#### Task goal
Would you mind restating all of the records word for word, skipping the pictures?

-------- Provided material

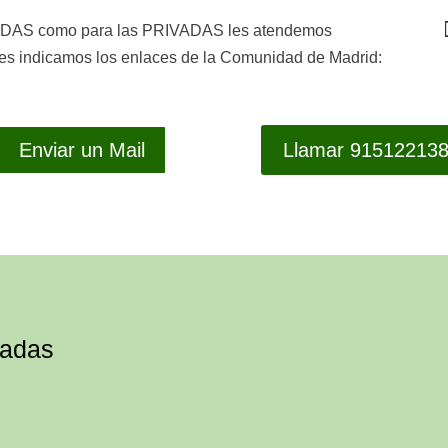
DAS como para las PRIVADAS les atendemos
 indicamos los enlaces de la Comunidad de Madrid:
Enviar un Mail
Llamar 91512213
tadas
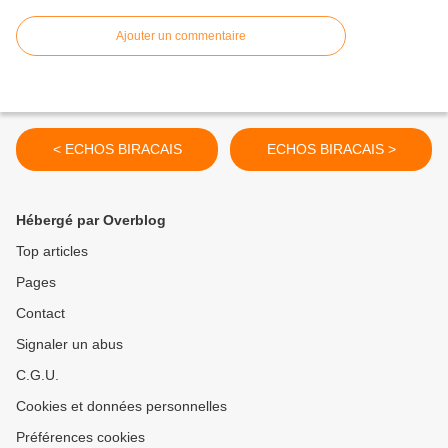
Ajouter un commentaire
< ECHOS BIRACAIS
ECHOS BIRACAIS >
Hébergé par Overblog
Top articles
Pages
Contact
Signaler un abus
C.G.U.
Cookies et données personnelles
Préférences cookies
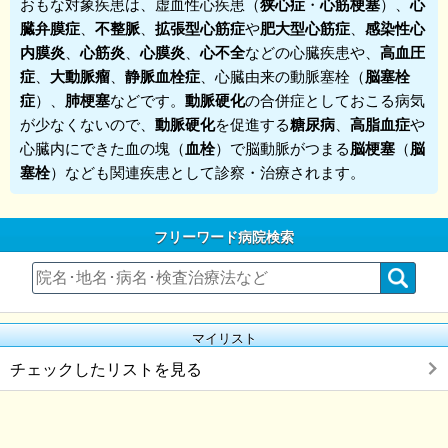
おもな対象疾患は、虚血性心疾患（
狭心症
・
心筋梗塞
）、
心
臓弁膜症
、
不整脈
、
拡張型心筋症
や
肥大型心筋症
、
感染性心
内膜炎
、
心筋炎
、
心膜炎
、
心不全
などの心臓疾患や、
高血圧
症
、
大動脈瘤
、
静脈血栓症
、心臓由来の動脈塞栓（
脳塞栓
症
）、
肺梗塞
などです。
動脈硬化
の合併症としておこる病気
が少なくないので、
動脈硬化
を促進する
糖尿病
、
高脂血症
や
心臓内にできた血の塊（
血栓
）で脳動脈がつまる
脳梗塞
（
脳
塞栓
）なども関連疾患として診察・治療されます。
フリーワード病院検索
マイリスト
チェックしたリストを見る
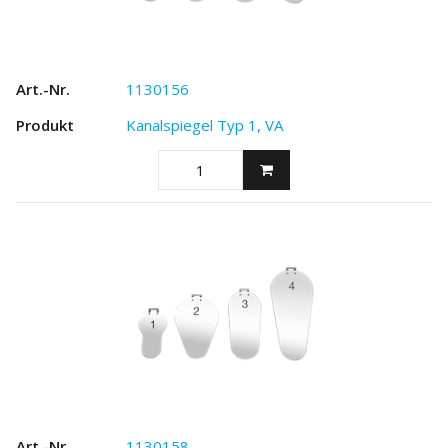
1130156
Kanalspiegel Typ 1, VA
1130158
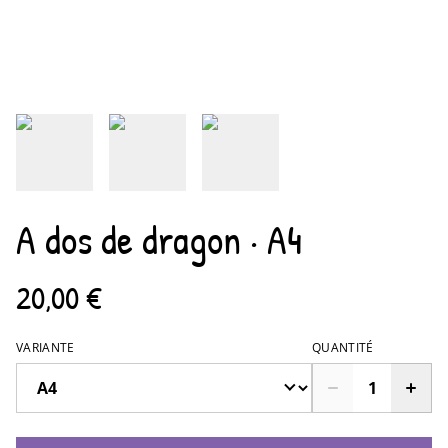
A dos de dragon · A4
20,00 €
VARIANTE
QUANTITÉ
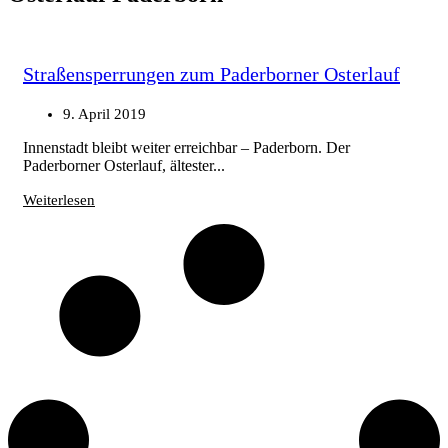
Straßensperrungen zum Paderborner Osterlauf
9. April 2019
Innenstadt bleibt weiter erreichbar – Paderborn. Der
Paderborner Osterlauf, ältester...
Weiterlesen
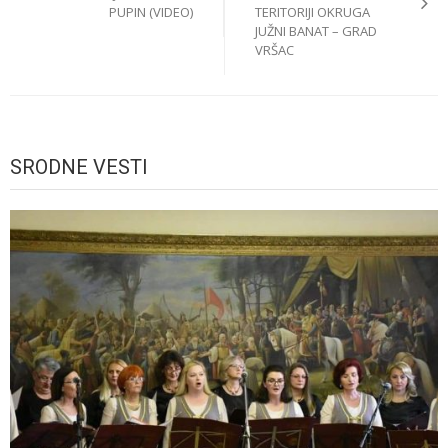
PUPIN (VIDEO)
TERITORIJI OKRUGA
JUŽNI BANAT – GRAD
VRŠAC
SRODNE VESTI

----------------

#### Exercise result
DAS como para las PRIVADAS les atendemos
 indicamos los enlaces de la Comunidad de Madrid:
Enviar un Mail
Llamar 91512213
tadas
Ajouter un commentaire
< ECHOS BIRACAIS
ECHOS BIRACAIS >
Hébergé par Overblog
Top articles
Pages
Contact
Signaler un abus
C.G.U.
Cookies et données personnelles
Préférences cookies
おもな対象疾患は、虚血性心疾患（
狭心症
・
心筋梗塞
）、
心
臓弁膜症
、
不整脈
、
拡張型心筋症
や
肥大型心筋症
、
感染性心
内膜炎
、
心筋炎
、
心膜炎
、
心不全
などの心臓疾患や、
高血圧
症
、
大動脈瘤
、
静脈血栓症
、心臓由来の動脈塞栓（
脳塞栓
症
）、
肺梗塞
などです。
動脈硬化
の合併症としておこる病気
が少なくないので、
動脈硬化
を促進する
糖尿病
、
高脂血症
や
心臓内にできた血の塊（
血栓
）で脳動脈がつまる
脳梗塞
（
脳
塞栓
）なども関連疾患として診察・治療されます。
フリーワード病院検索
マイリスト
チェックしたリストを見る
1130156
Kanalspiegel Typ 1, VA
1130158
A dos de dragon · A4
20,00 €
VARIANTE
QUANTITÉ
Straßensperrungen zum Paderborner Osterlauf
9. April 2019
Innenstadt bleibt weiter erreichbar – Paderborn. Der
Paderborner Osterlauf, ältester...
Weiterlesen
PUPIN (VIDEO)
TERITORIJI OKRUGA
JUŽNI BANAT – GRAD
VRŠAC
SRODNE VESTI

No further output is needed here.